The HIV-1 matrix (MA) protein 
is synthesized as part of the Pr55 Gag polyprotein that is cleaved to mature products during viral maturation. As part of Gag, MA is involved in virion assembly. The MA cleavage product is a component of the mature virion and enters infected cells along with viral RNA and other viral proteins. After reverse transcription, the viral RNA is associated with a large nucleoprotein complex called the preintegration complex (PIC) that is derived from the core of the infecting virion 
. Viral proteins reported to be associated with the PIC include integrase (IN), reverse transcriptase (RT), capsid (CA), Vpr, and MA.

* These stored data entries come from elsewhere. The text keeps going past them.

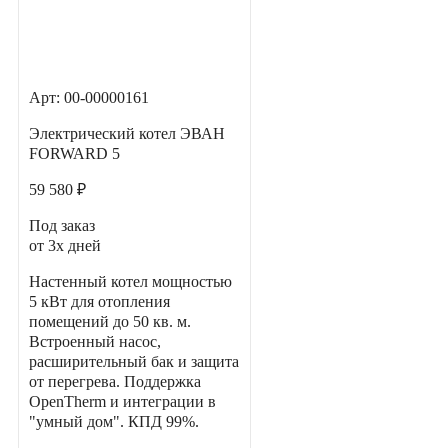
Арт: 00-00000161
Электрический котел ЭВАН
FORWARD 5
59 580 ₽
Под заказ
от 3х дней
Настенный котел мощностью
5 кВт для отопления
помещений до 50 кв. м.
Встроенный насос,
расширительный бак и защита
от перегрева. Поддержка
OpenTherm и интеграции в
"умный дом". КПД 99%.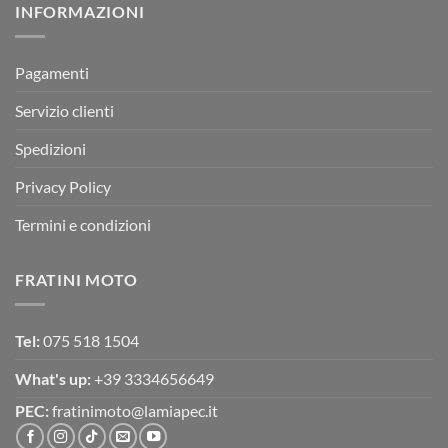
INFORMAZIONI
MOTOR
OFF-
ROAD
TEST
Pagamenti
Servizio clienti
Spedizioni
Privacy Policy
Termini e condizioni
FRATINI MOTO
Tel:
075 518 1504
What's up:
+39 3334656649
PEC:
fratinimoto@lamiapec.it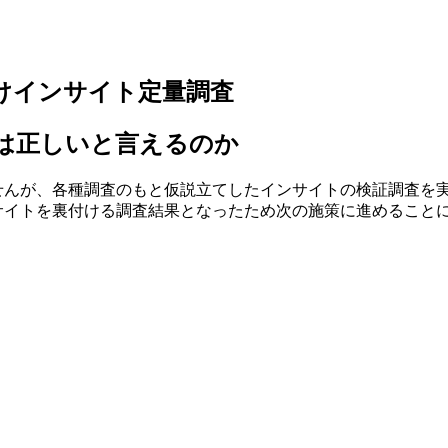
けインサイト定量調査
は正しいと言えるのか
せんが、各種調査のもと仮説立てしたインサイトの検証調査を
サイトを裏付ける調査結果となったため次の施策に進めること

Integrase within the PIC plays an essential role in integrating the viral DNA into the host genome, but the function of other proteins is less clearly understood; some may simply be left over from the infecting virion and play no further role in viral replication. The role of MA has been particularly controversial. Peptides spanning the highly basic amino acids 25–33 of MA function as a nuclear localization signal (NLS) when fused to a reporter protein and it has been proposed that this NLS facilitates nuclear import of the PIC 
. However, subsequent studies slowed this putative NLS in MA is not essential for HIV-1 replication in non-dividing cells 
and therefore is not essential for nuclear import of the PIC. Nevertheless, the N-terminal basic region of MA does seem to be required for maximum infectivity. Mutation of the N-terminal basic region of MA impairs infectivity and decreases circularization of viral DNA 
. Although circular viral DNA is a dead end product that is not on the integration pathway, the effect of these mutations indicates that MA is functionally associated with the PIC and can influence the viral replication pathway after reverse transcription. Regardless of the function of MA for the PIC, its presence within the complex implies interaction with other components of the complex. MA binds DNA and binding requires the N-terminal basic region
. A direct interaction of MA and DNA may therefore account for its retention within the PIC. In this paper we use solution NMR spectroscopy to probe the interactions between MA and DNA. Using chemical shift perturbation mapping we confirm that MA interacts with DNA and identify the DNA binding surface of MA. Using paramagnetic resonance enhancement (PRE) measurements, we demonstrate that the interaction between MA and DNA is non-specific. The relative of orientation of MA on the DNA in the complex was ascertained from residual dipolar coupling measurements, and this data, together with the chemical shift perturbation map, allowed us to generate a model of the complex.